(Document layout detection data)
----

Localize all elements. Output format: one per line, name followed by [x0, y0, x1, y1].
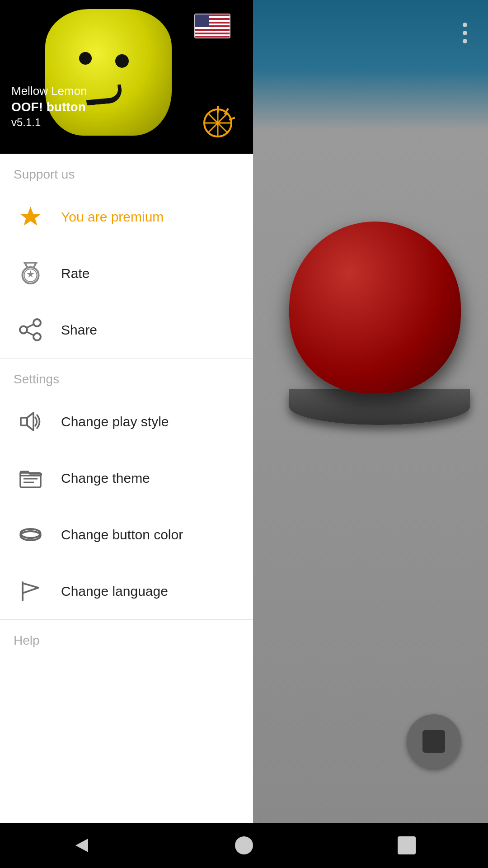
- svg-marker-21: [27, 413, 33, 430]
- language-label: Change language: [61, 584, 168, 599]
- stop-button[interactable]: [407, 714, 461, 769]
- support-section-header: Support us: [0, 154, 253, 189]
- svg-point-16: [20, 326, 27, 334]
- flag-menu-icon: [14, 574, 47, 608]
- menu-item-button-color[interactable]: Change button color: [0, 506, 253, 563]
- overflow-menu-button[interactable]: [455, 14, 474, 52]
- drawer-header: Mellow Lemon OOF! button v5.1.1: [0, 0, 253, 154]
- star-icon: [14, 200, 47, 234]
- settings-section-header: Settings: [0, 359, 253, 393]
- sound-icon: [14, 405, 47, 439]
- theme-icon: [14, 461, 47, 495]
- eye-left: [79, 52, 92, 65]
- app-title: OOF! button: [11, 100, 87, 114]
- menu-item-language[interactable]: Change language: [0, 563, 253, 619]
- app-info: Mellow Lemon OOF! button v5.1.1: [11, 84, 87, 129]
- svg-point-15: [33, 319, 41, 326]
- svg-marker-31: [75, 839, 88, 852]
- color-icon: [14, 518, 47, 552]
- recent-apps-button[interactable]: [389, 827, 425, 863]
- stop-icon: [422, 730, 445, 753]
- rate-label: Rate: [61, 266, 89, 281]
- svg-line-19: [27, 332, 34, 335]
- navigation-drawer: Mellow Lemon OOF! button v5.1.1 Support …: [0, 0, 253, 868]
- medal-icon: [14, 256, 47, 290]
- mouth: [85, 85, 122, 106]
- svg-point-17: [33, 333, 41, 340]
- svg-marker-30: [23, 583, 38, 593]
- app-version: v5.1.1: [11, 116, 87, 129]
- back-button[interactable]: [63, 827, 99, 863]
- menu-item-rate[interactable]: Rate: [0, 245, 253, 302]
- home-button[interactable]: [226, 827, 262, 863]
- red-button-container: [289, 222, 479, 448]
- share-icon: [14, 313, 47, 347]
- menu-item-theme[interactable]: Change theme: [0, 450, 253, 506]
- menu-item-play-style[interactable]: Change play style: [0, 393, 253, 450]
- svg-marker-14: [27, 270, 34, 278]
- menu-item-premium[interactable]: You are premium: [0, 189, 253, 245]
- premium-label: You are premium: [61, 209, 164, 225]
- theme-label: Change theme: [61, 471, 150, 486]
- svg-rect-20: [21, 418, 27, 425]
- help-section-header: Help: [0, 620, 253, 655]
- red-button: [289, 222, 461, 393]
- play-style-label: Change play style: [61, 414, 169, 429]
- eye-right: [115, 54, 129, 68]
- button-color-label: Change button color: [61, 527, 183, 542]
- dot2: [463, 31, 467, 35]
- dot3: [463, 39, 467, 43]
- svg-line-18: [27, 324, 34, 328]
- share-label: Share: [61, 322, 97, 338]
- dot1: [463, 23, 467, 27]
- lemon-icon: [201, 106, 235, 140]
- svg-marker-8: [20, 207, 41, 226]
- menu-item-share[interactable]: Share: [0, 302, 253, 358]
- flag-canton: [195, 14, 209, 27]
- language-flag[interactable]: [194, 14, 230, 38]
- svg-point-32: [235, 836, 253, 854]
- flag-stripes: [195, 14, 230, 38]
- svg-rect-33: [398, 836, 416, 854]
- red-button-base: [289, 389, 470, 425]
- bottom-navigation: [0, 823, 488, 868]
- developer-name: Mellow Lemon: [11, 84, 87, 98]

----

Only lines that hold the string "language" belong in the answer, so copy every one of them from the records.

Response to this exercise:
- language-label: Change language: [61, 584, 168, 599]
- menu-item-language[interactable]: Change language: [0, 563, 253, 619]
- language-flag[interactable]: [194, 14, 230, 38]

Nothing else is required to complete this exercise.